La rencontre gastronomique entre Merz et Ahmadinejad ne relève pas tant du cynisme, comme s’en indignent les Israéliens, mais plutôt d’une pitoyable incompétence, d’une faiblesse crasse du Conseil fédéral en matière de politique étrangère.
«Ces gens-là sont des cyniques.» Comme quoi dîner avec le diable, ce n’est peut-être pas très joli-joli. Mais c’est une façon comme une autre de se faire remarquer, d’exister enfin, fut-ce à travers une réprobation mondiale.
Qui aurait songé en effet qu’un jour, le très paisible Hans-Rudolf Merz, appenzellois et fragile du cœur, se retrouve dans la ligne de mire du Mossad? Se faire traiter de cynique par les services secrets israéliens n’est pas donné à la première lavette venue.
Un ancien directeur du Mossad donc, à l’unisson d’une réprobation israélienne sans faille, raconte ainsi, dans Le Temps, n’être pas outre mesure étonné par l’improbable et désormais très fameuse agape qui réunit, un dimanche soir d’avril 2009, au bout du lac, le président de la Confédération et son diabolique homologue iranien.
Ce Mahmoud Ahmadinejad, qui ne peut ouvrir la bouche sans regretter ouvertement qu’Hitler n’ait pas fini le travail. Une position encore éructée le lendemain du fameux repas, comme c’était cent fois prévisible, et sous les applaudissements enthousiastes des pays musulmans. Pas étonnés, non, les faucons israéliens, par ce dîner cordial, tant ces gens-là (autrement dit nous autres paisibles suisses sous la houlette de notre paisible président) sommes «des cyniques ne pensant qu’à leurs intérêts».
Le Mossad passe généralement pour une officine bien informée et les Israéliens ne se privent donc pas de rappeler que la Suisse a favorisé des transferts de technologies sensibles vers l’Iran, au mépris des embargo internationaux. Que sa ministre des affaires étrangères, dûment voilée, est allée l’an dernier parrainer à Téhéran, tout sourire, de gros contrats gaziers.

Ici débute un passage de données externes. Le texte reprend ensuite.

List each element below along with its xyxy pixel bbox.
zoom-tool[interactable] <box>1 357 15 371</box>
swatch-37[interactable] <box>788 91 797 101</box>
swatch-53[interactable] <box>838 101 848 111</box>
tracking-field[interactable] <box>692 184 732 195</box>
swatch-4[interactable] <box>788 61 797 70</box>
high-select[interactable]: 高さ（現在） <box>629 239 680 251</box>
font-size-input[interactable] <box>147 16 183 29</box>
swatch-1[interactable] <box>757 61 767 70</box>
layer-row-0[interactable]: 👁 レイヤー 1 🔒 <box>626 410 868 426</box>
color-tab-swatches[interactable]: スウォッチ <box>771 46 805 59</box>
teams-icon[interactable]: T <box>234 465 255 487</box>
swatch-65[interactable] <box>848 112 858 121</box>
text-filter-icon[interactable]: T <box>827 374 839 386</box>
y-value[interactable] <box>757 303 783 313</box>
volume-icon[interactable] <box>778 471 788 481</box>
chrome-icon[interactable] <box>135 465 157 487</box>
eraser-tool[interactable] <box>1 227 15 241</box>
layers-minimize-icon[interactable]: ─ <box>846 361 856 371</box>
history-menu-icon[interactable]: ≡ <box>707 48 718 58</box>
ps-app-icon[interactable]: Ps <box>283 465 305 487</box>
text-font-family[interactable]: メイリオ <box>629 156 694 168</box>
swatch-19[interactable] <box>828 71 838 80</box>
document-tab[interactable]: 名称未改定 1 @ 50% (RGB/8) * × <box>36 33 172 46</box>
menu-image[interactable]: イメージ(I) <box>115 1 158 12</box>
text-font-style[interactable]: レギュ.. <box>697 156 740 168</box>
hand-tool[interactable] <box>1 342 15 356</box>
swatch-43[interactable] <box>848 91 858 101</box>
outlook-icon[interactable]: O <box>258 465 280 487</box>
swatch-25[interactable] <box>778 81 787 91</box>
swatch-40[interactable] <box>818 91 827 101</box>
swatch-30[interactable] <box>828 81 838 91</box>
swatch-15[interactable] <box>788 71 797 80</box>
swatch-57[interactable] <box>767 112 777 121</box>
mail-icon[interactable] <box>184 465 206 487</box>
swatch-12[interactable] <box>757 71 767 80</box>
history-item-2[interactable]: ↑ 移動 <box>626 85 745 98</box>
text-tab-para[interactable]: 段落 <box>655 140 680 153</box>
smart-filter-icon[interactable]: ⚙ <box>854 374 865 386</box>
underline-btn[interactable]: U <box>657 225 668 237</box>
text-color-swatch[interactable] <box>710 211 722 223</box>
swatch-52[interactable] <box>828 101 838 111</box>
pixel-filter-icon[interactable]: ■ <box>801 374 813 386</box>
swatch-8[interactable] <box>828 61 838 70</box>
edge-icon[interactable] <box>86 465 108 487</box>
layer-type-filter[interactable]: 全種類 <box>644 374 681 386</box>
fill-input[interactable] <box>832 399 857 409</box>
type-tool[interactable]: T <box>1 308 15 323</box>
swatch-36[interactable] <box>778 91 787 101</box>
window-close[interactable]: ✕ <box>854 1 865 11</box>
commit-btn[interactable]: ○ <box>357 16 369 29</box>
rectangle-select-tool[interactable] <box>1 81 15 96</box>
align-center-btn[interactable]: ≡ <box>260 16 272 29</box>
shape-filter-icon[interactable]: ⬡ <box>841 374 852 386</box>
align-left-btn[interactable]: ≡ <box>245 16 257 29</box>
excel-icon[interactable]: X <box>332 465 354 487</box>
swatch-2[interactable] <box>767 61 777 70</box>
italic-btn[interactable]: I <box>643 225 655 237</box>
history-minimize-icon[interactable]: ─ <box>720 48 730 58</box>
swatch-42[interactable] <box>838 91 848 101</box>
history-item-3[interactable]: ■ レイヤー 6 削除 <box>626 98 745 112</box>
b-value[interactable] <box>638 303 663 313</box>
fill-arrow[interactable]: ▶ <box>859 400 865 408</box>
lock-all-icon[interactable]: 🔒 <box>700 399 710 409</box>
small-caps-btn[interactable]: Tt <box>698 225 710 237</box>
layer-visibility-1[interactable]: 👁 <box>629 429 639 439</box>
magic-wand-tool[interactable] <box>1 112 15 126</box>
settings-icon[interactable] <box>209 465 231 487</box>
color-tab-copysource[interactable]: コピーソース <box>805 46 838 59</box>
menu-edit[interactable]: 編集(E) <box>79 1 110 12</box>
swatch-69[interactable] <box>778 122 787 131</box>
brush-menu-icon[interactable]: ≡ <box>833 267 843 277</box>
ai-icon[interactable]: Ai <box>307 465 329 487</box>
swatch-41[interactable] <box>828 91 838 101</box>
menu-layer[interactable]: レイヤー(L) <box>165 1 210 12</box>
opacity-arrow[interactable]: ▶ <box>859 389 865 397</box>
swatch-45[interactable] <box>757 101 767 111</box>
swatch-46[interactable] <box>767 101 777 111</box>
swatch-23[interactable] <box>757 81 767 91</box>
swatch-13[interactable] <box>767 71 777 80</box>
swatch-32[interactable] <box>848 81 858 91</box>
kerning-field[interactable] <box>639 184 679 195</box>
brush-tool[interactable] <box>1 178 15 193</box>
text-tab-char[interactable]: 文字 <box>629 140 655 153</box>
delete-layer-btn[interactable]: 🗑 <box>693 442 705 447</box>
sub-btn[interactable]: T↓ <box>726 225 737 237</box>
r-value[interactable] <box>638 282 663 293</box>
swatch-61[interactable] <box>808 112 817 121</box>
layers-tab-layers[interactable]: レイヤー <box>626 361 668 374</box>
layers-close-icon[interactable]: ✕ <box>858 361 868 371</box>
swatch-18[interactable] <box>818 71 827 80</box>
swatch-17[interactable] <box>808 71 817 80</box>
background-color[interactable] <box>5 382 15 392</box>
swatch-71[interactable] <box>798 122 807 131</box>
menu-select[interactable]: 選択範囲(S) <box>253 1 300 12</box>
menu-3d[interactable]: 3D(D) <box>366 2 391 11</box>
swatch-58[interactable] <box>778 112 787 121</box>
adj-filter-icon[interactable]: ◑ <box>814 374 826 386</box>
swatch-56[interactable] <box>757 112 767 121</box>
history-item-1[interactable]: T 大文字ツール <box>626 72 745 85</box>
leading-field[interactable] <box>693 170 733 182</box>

Reste que Hans-Rudolf Merz n’a laissé à personne le soin de défendre cette idée saugrenue de casser la croûte avec l’ami Mahmoud. Il invoque la nécessité du «dialogue, seul moyen de résoudre les problèmes». Et relate sans rire que face à Ahmadinejad, il s’est montré «très dur», «a posé toutes les questions qui fâchent» — nier l’holocauste, appeler à la destruction d’Israël, ce n’est pas bien, vous reprendrez bien un peu de caviar, cher ami?
Officiellement aussi, la Confédération rappelle qu’elle représente depuis la révolution de 1979 les intérêts américains en Iran. Une manière de se défausser sur l’oncle Sam, et d’essayer se faire bien voir du même oncle qui cherche des poux dans nos coffres-forts ces temps-ci.
L’un dans l’autre, il apparaît une nouvelle fois, comme lors du piteux abandon en rase campagne du secret bancaire, que le Conseil fédéral actuel, en matière de politique étrangère, n’a aucune ligne de conduite. Se laisse porter par les évènements au lieu des les infléchir, et aggrave même la situation par une tendance systématique aux décisions inopportunes, sans être capable jamais de rien prévoir.
Typiquement, Micheline Calmy-Rey a hésité jusqu’au dernier moment à participer à cette conférence sur le racisme dont chacun pouvait savoir des mois à l’avance qu’elle tournerait à la pantalonnade anti-israélienne et plus généralement anti-occidentale. Autre signe de mollesse diplomatique, d’absence de vues, de déficit de convictions et de manque de courage: la délégation suisse, contrairement aux pays de l’Union européenne, n’a pas osé quitter la salle au moment où Ahmadinejad entonnait ses sourates antisémites.
Ce que le journaliste élégiaque Pascal Décaillet résume d’une mâle métaphore: «La neutralité, c’est peut-être une forme d’abstinence. Pas d’impuissance.» Impuissance en effet, incompétence même, davantage que vrai cynisme: comment qualifier autrement la décision de manger avec un Ahmadinejad dont on savait pertinemment que le lendemain, date de la commémoration de la Shoah qui plus est, il révulserait, musulmans exceptés, la planète entière?